In acromegaly patients receiving Sandostatin® Injection, 12% developed biochemical hypothyroidism, 8% developed goiter, and 4% required initiation of thyroid replacement therapy while receiving Sandostatin® Injection. In acro-megalics treated with Sandostatin LAR® Depot hypothyroidism was reported as an adverse event in 2% and goiter in 2%. Two patients receiving Sandostatin LAR® Depot, required initiation of thyroid hormone replacement therapy. In carcinoid patients, hypothyroidism has only been reported in isolated patients and goiter has not been reported (see PRECAUTIONS).
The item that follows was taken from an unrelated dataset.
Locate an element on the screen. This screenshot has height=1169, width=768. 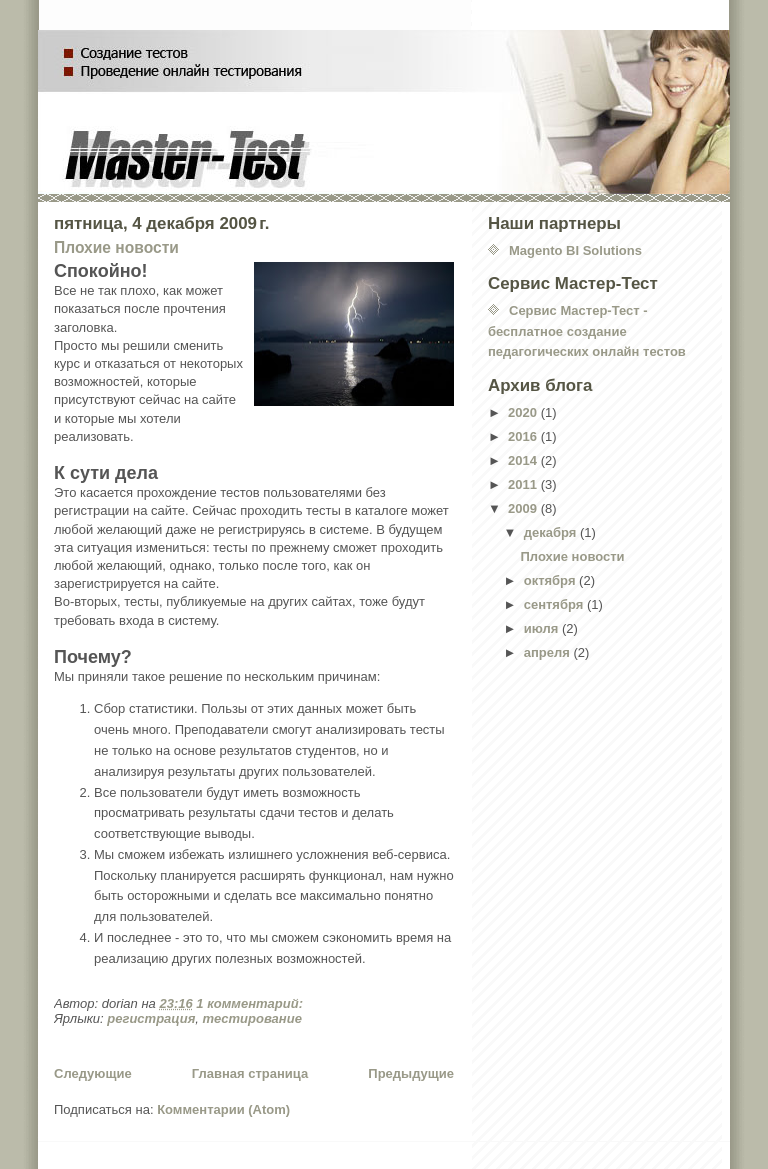
Следующие is located at coordinates (93, 1073).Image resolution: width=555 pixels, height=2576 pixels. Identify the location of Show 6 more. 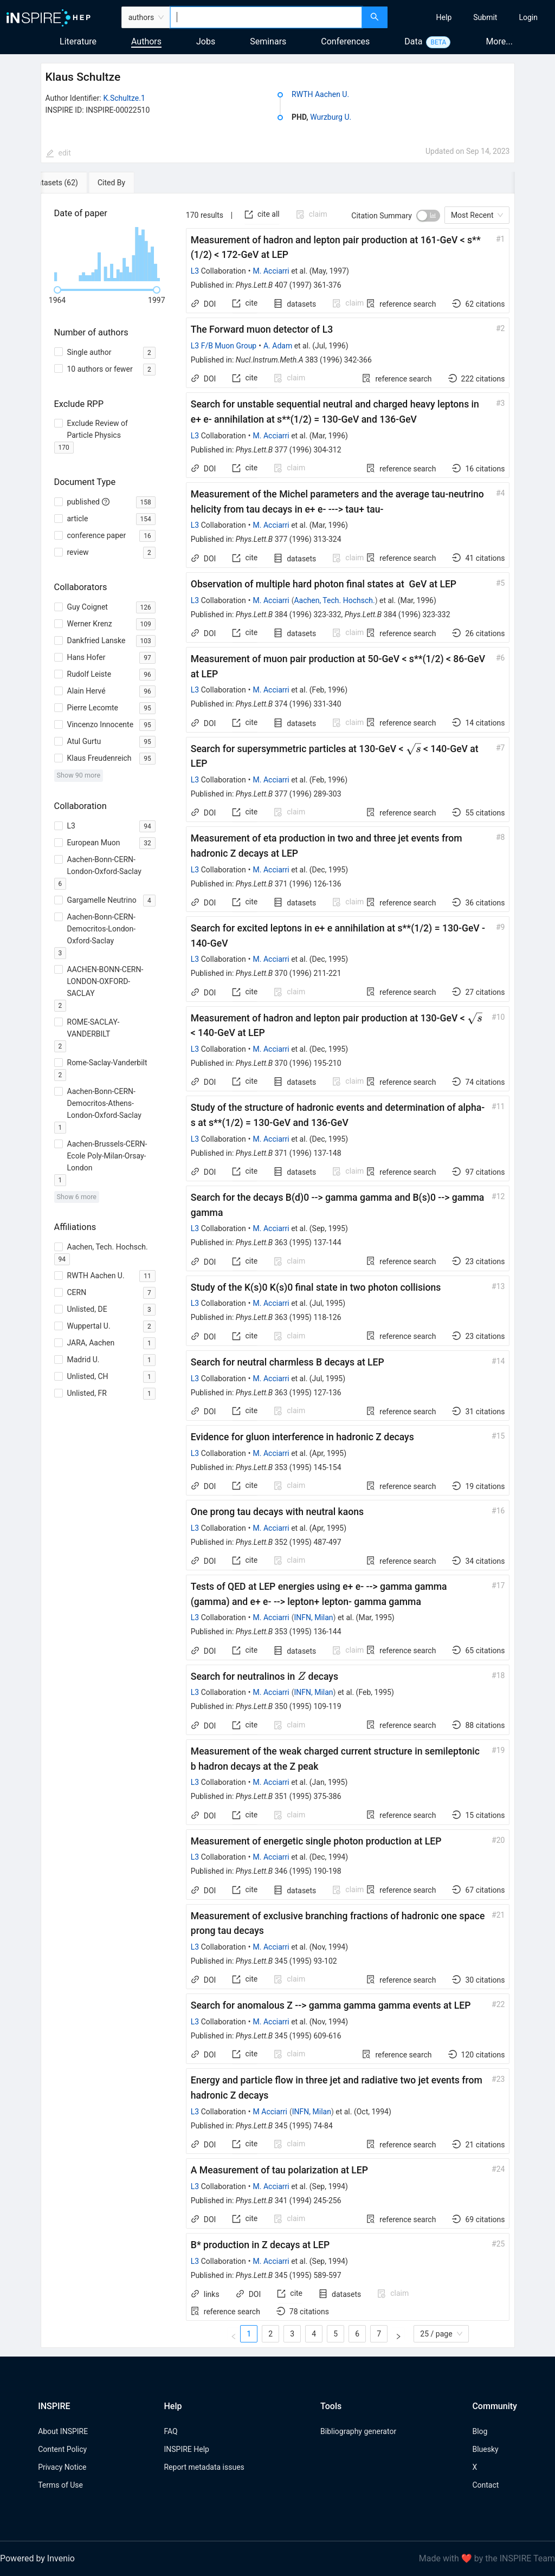
(76, 1197).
PAIN AT THE INJECTION SITE

Pain on injection, which is generally mild-to-moderate, and short-lived (usually about 1 hour) is dose related, being reported by 2%, 9%, and 11% of acromegalics receiving doses of 10 mg, 20 mg and 30 mg, respectively, of Sandostatin LAR® Depot. In carcinoid patients, where a diary was kept, pain at the injection site was reported by about 20%-25% at a 10-mg dose and about 30%-50% at the 20-mg and 30-mg dose.